Birisinde şarap ve bira bol bol içilir, saçlar limonla geriye doğru taranır, papaz meşhur konuşmayı yapar, vals çalar, erkekler kadınları dansa kaldırır.
diğerinde halay çekilir, ankaralı namık çalar, çoluk çocuk dolaşır, kızlar erkeklerin dikkatini çekmek için mal gibi giyinir, takı merasimi yapılır.
yabancı : you may now kiss the bride (şimdi gelini öpebilirsin)
yerli : bilmemne belediyesinin bana verdiği yetkiye dayanarak sizleri karı koca ilan ediyorum (eve kadar sabredin)
Yabancı düğünü bir boka benzemez. Türk düğünü ise eğlencelidir. Damat halayı, kasap havası ile oynamaya doyamazsın. Türk düğününde pompalılar ateşlenir denmiş ancak ben ömrümde öyle bir düğüne gitmedim. Karıştırmışsınız o Kürt düğünü.
pirinç türkler o pirinçle düğünde pilav yaparlar yabancılar gelinle damadın üstüne bereket için atar gelinin saçında kalan pirinç tanesi kadar çocuğunun olacağına inanırlar.
insanların kendini kaybedene kadar yiyip, içip oynadıkları, ses desibel rekoru kıran düğünler vs cenaze marşı eşliğinde babasının kızı getirmesi bekleyip giden insanların düğünleri.
türk düğünleri aşırı bir kokoşluk gösteriş merakı takı takma telaşı bol dedikodu arada bir kavga kasap havası, yabancı düğünleri sadelik şampanya pirinç tango.

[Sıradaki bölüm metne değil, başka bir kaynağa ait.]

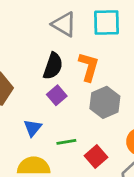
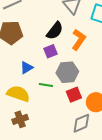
gray hexagon: (105, 102) -> (67, 72), moved
red square: (96, 157) -> (74, 95), moved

türk düğünleri bi acayiptir. nişana gittim herkes sahnedeydi 3 saat oturdum çıktım çıkarken yine herkes sahnedeydi ulan insan az bi oturur selamlaşır hal hatır sorar nişanlı çiftlere sorsan gittiğimden haberleri yok. oynamaktan kimseyi görmediler düğün sonlara doğru slov müziğe döner insanlar kaynaşır o arada falan yok efendim düğüne oturmaya gelmedik amaç eğlenmek deyip kurşun yemiş at gibi tepindiler sahnede. kimseninde kimseden haberi olmadı.
Yabancı düğünlerde -Youtube'dan izlediğim kadarıyla- bir avuç insan o da çiftin çok yakın akraba ve arkadaşları oluyor. Kimse kalabalıklığına göre düğünü değerlendirmiyor.

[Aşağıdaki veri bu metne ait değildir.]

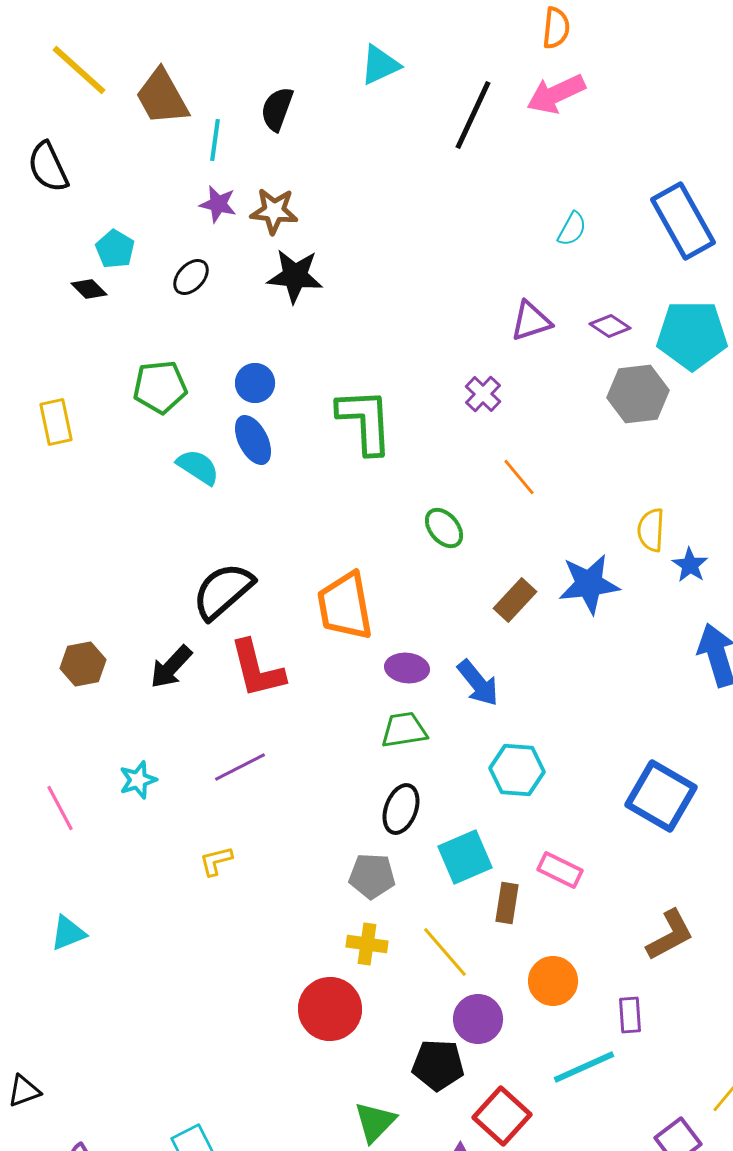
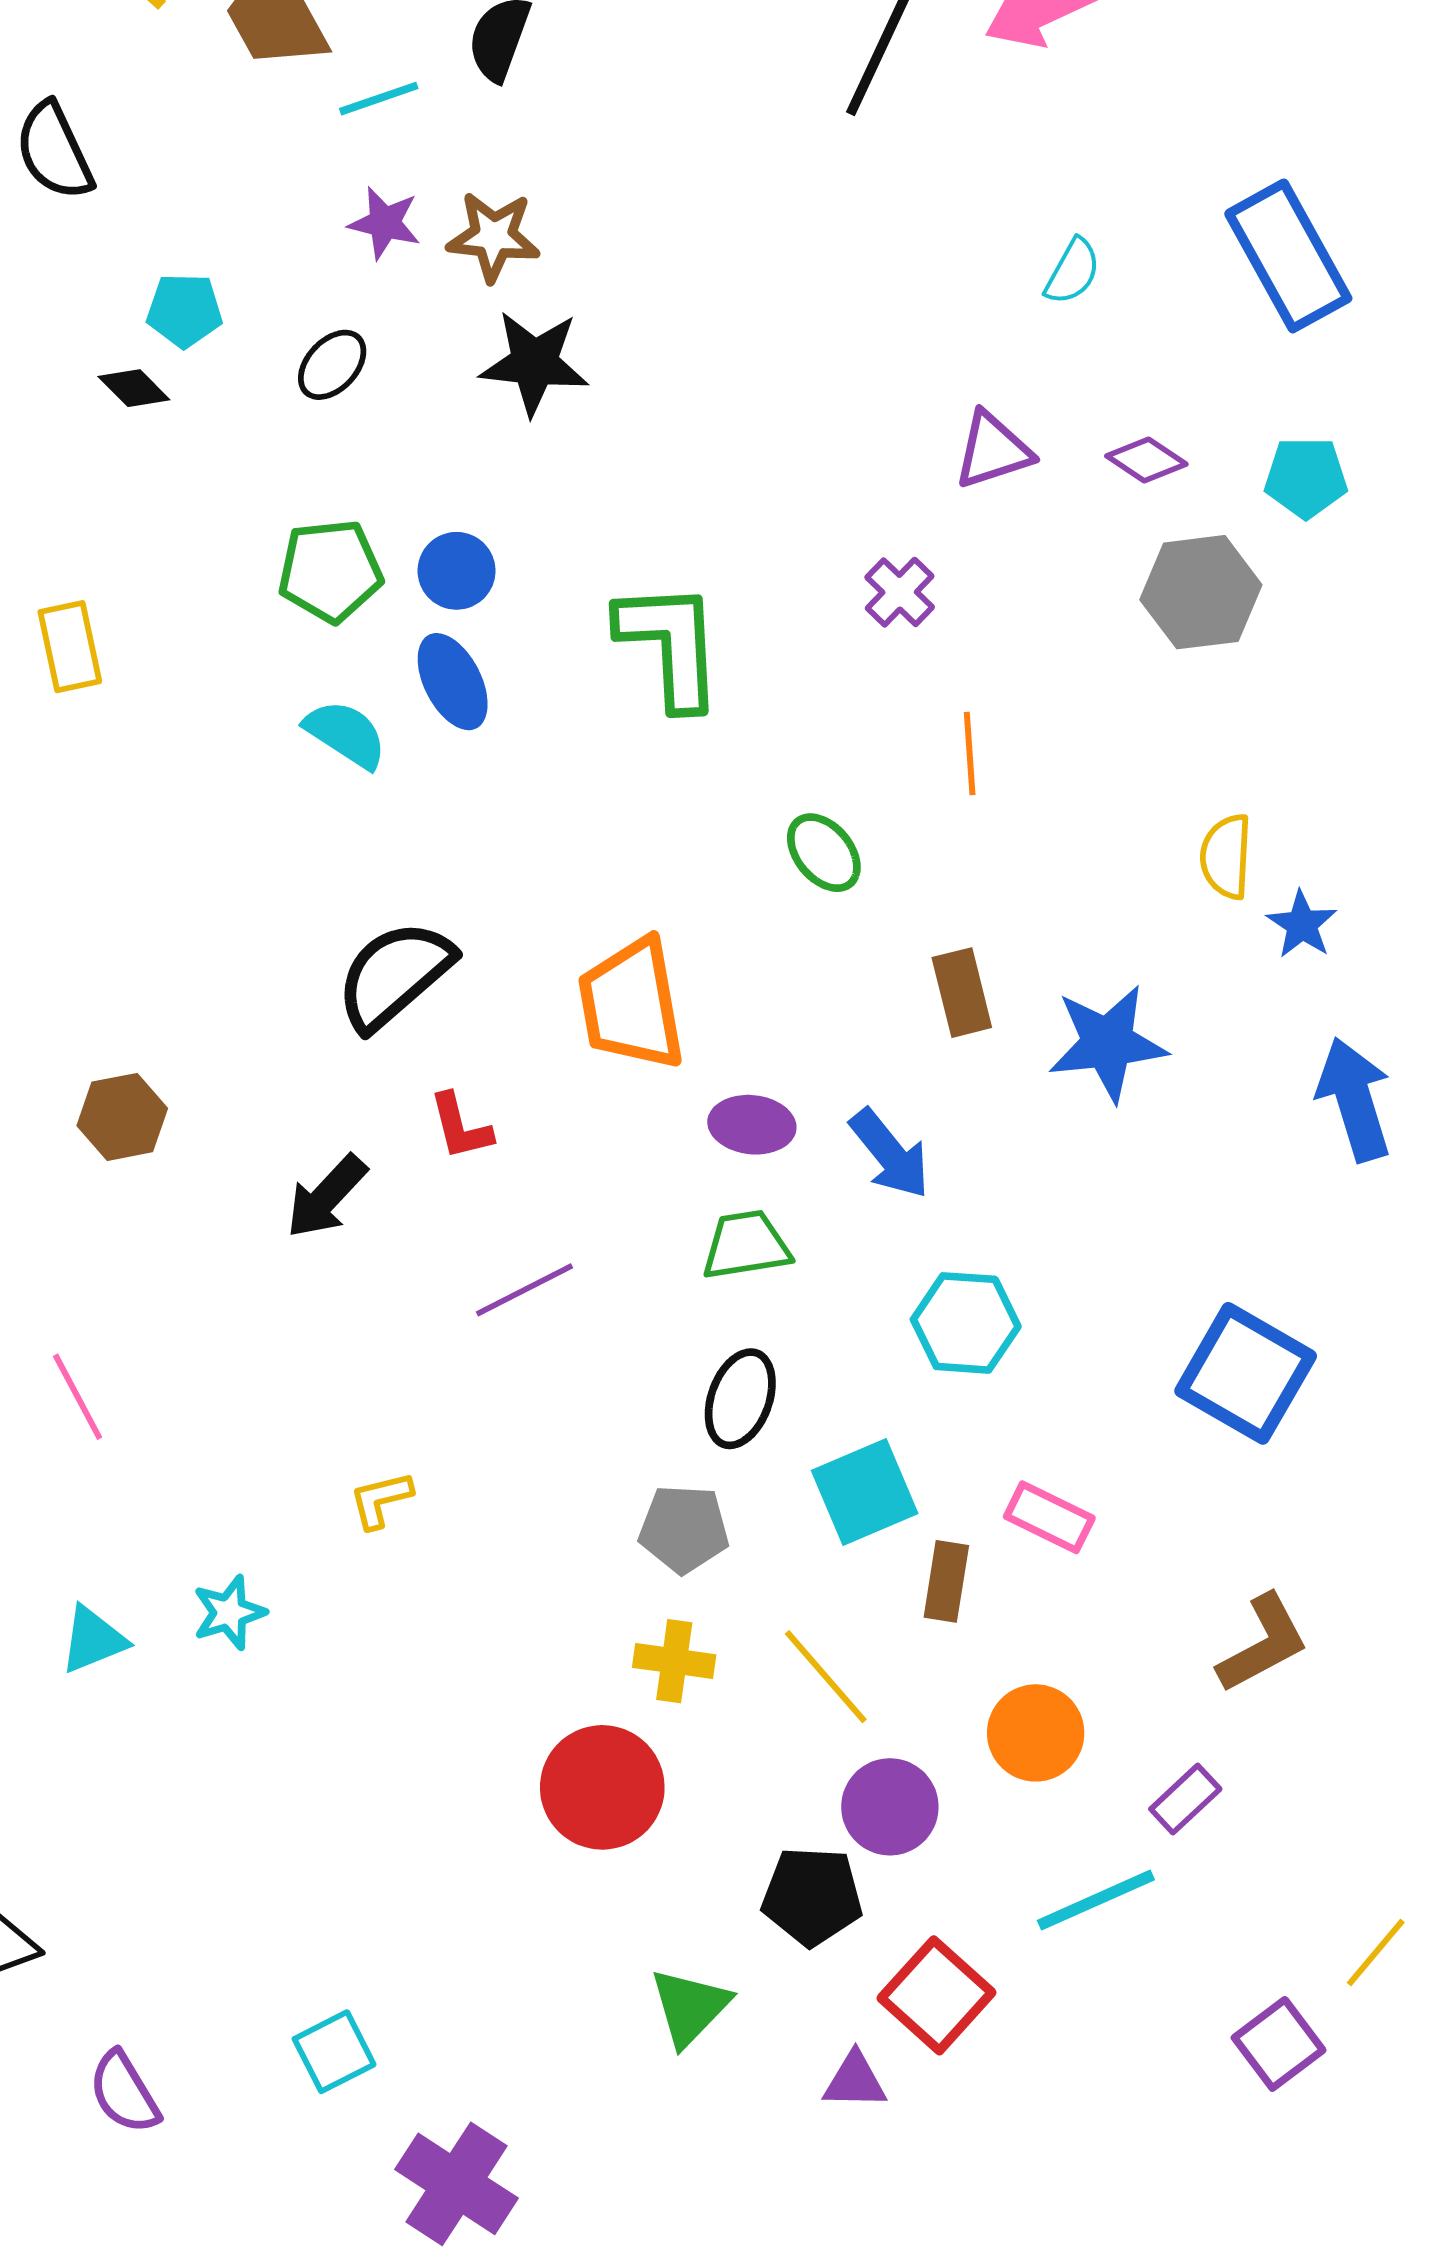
cyan line: (215, 140) -> (379, 99), turned 63
cyan pentagon: (115, 249) -> (184, 310), turned -30
cyan pentagon: (692, 335) -> (1306, 478), size x0.6
green pentagon: (160, 387) -> (330, 571), moved
orange line: (519, 477) -> (970, 754), turned 36
blue star: (589, 584) -> (1108, 1043), moved
brown rectangle: (515, 600) -> (962, 993), turned -57
black arrow: (171, 667) -> (326, 1197), moved
red L-shape: (257, 669) -> (460, 1127), size x0.6
purple line: (240, 767) -> (525, 1290), moved
cyan star: (138, 780) -> (229, 1612), moved
purple rectangle: (630, 1015) -> (1185, 1799), turned 51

Türk düğünlerinde ise anam ilçenin veya il merkezinin yarısı o düğün salonunda üst üste oturup oynamaya çalışıyor, ne kadar kalabalıksa çift o kadar böbürleniyor.
Birinde gelinin ve damadın ahtapot kolu misali her yeri sarmış akrabalarıyla ayrı ayrı yetmiş beş kez foto çekinilir; fotoğrafçı nalça kadar fotoğraflarını burnunuza sokarak 10 liralı resmi 500 liraya satarak sizi kazıklamak için fırsat kollar.
Diğerinde çift ve akrabalar, iPhonelar karşısında kibar kibar gülümseyerek iki üç foto çektirir, sonra herkes sakince dağılır.